Governor Schwarzenegger’s new budget proposal reminds me of the old adage that journalists have used so much that it’s become a badge of honor in our profession: if people on both sides of something are mad at me, then I must be doing something right.
Of course, it’s never that simple… in the news biz, or with this state budget plan.
The $144 billion spending proposal seeks to erase what the governor’s advisers say is a $17.2 billion shortfall (to be fair, it’s actually $15.2 billion in red ink, with $2 billion more for a reserve). $9.1 billion of the solutions are spending cuts.

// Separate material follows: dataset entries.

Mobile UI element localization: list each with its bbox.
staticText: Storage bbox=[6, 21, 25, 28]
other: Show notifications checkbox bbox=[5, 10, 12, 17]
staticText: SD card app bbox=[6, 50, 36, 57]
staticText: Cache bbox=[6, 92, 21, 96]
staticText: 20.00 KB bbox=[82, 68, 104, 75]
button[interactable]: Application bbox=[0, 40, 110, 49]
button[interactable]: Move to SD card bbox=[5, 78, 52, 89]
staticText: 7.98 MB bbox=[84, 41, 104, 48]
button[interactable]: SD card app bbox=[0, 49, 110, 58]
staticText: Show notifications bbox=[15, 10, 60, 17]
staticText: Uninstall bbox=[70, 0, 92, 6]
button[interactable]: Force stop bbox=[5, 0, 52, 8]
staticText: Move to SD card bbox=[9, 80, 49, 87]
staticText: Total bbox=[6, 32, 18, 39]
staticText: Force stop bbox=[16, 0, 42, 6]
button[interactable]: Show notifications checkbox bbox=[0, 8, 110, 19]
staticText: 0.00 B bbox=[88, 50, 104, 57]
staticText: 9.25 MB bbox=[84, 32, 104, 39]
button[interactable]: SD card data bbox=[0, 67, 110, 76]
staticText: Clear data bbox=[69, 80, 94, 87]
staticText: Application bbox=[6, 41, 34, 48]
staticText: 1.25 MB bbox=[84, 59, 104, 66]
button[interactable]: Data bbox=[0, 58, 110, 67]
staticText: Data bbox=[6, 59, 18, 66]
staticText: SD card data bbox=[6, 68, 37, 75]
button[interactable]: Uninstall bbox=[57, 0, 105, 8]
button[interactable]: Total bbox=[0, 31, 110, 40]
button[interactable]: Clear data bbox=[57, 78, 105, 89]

Those are, in several cases, serious cutbacks… many in health and welfare programs.
But it’s the new revenues the guv is counting on that are getting a lot of the attention.

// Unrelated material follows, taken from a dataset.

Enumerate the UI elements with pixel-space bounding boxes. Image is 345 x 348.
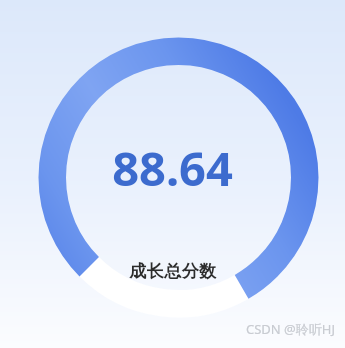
staticText: 成长总分数 (129, 261, 217, 282)
button[interactable]: 成长总分数 88.64 (0, 0, 345, 348)
staticText: 88.64 (112, 136, 233, 200)
staticText: CSDN @聆听HJ (246, 320, 335, 338)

And more than 60% of those new revenues are found in Schwarzenegger’s unusual… and already controversial… plan to sell bonds repaid by future profits from the California Lottery. The governor’s team doesn’t like that many of us are calling it “borrowing.” Call it “securitization,” or “selling future lottery profits,” they say. But it’s also true that the state would be asking for a loan from Wall Street investors for $15 billion in future lottery earnings up front, to be paid back with interest.

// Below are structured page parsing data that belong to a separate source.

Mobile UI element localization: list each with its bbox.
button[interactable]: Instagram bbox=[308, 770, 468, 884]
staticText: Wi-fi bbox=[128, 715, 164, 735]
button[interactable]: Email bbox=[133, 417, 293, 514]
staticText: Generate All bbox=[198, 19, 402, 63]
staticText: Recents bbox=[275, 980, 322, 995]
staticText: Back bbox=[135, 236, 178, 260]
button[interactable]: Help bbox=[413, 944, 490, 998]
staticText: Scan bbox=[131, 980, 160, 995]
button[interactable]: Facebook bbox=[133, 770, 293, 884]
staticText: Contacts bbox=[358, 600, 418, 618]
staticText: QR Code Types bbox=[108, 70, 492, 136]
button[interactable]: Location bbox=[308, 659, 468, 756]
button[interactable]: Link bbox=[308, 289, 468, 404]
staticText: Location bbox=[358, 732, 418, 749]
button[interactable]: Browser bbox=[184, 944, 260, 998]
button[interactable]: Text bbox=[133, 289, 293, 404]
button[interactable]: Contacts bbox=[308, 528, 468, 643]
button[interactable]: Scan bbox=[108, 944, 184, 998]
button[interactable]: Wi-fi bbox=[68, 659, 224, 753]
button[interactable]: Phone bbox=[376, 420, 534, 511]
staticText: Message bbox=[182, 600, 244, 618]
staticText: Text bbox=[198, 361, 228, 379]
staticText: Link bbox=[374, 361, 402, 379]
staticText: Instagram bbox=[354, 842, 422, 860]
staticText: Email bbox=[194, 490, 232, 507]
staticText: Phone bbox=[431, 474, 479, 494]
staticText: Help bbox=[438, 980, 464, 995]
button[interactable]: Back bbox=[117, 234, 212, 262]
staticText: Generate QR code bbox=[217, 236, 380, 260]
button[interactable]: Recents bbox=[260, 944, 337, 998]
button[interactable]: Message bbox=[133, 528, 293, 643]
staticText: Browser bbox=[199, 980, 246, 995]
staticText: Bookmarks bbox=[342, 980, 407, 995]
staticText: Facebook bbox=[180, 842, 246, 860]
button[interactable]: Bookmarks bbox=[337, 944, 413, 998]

Only $5.1 billion of that loaned cash would be used now; the rest would be stashed away. The entire plan would have to be blessed by voters in November, because the lottery itself was created by an initiative in 1984.
The lottery idea isn’t a new one. Three other states — Oregon, Florida, and West Virgina — have already embarked on somewhat similar lottery bond offerings.
But what is new is the ultimatum that Schwarzenegger and legislators (who’d have to agree to place it to the ballot) would be sending to voters: agree to change the lottery… or the state will enact a 1% sales tax increase.
The threat of a tax increase immediately had legislative Republicans threatening to go to the mattresses. But it may also become perceived as a “give us your money one way or the other” kind of strategy: buy lottery tickets or pay more in sales tax at the register.
And how might you get more people to play the lottery? Many of the ideas were discussed back in March when a state Senate committee considered the idea of lottery privatization: more marketing… perhaps even to younger Californians… more machines in more neighborhoods… and bigger jackpots. Those same kinds of changes are currently enshrined in SB 1679 by Sen. Dean Florez (D-Shafter), a lottery reform bill upon which the governor’s plan appears modeled.
But bigger jackpots means that the long-standing guarantee of 34% of lottery sales going to education must be eliminated. And that’s raised the ire of the powerful California Teachers Association, which formally opposes SB 1679.
Education’s role in lottery revenues would be further diminished by something made explicit today in a Q&A between reporters and Schwarzenegger’s budget director, Mike Genest: Wall Street investors would have first dibs at future lottery revenues. “Education revenue is subordinate” under this plan, said Genest.
Something tells me that’s going to be a tough pill to swallow.
There will be much more to examine on this issue… and the budget battle… in the coming weeks. But one other thought to ponder on this sweltering day in Sac Town: the lottery proposal and the governor’s much ballyhooed budget reform plan both have to be on the November ballot.
The first (and official) deadline for getting them on the ballot is June 26. That’s fine if the budget’s enacted in time, too, for the July 1 fiscal year. But almost no one in Sacramento thinks that will happen… meaning elections officials could also be scrambling to get these two measures included in the fall lineup.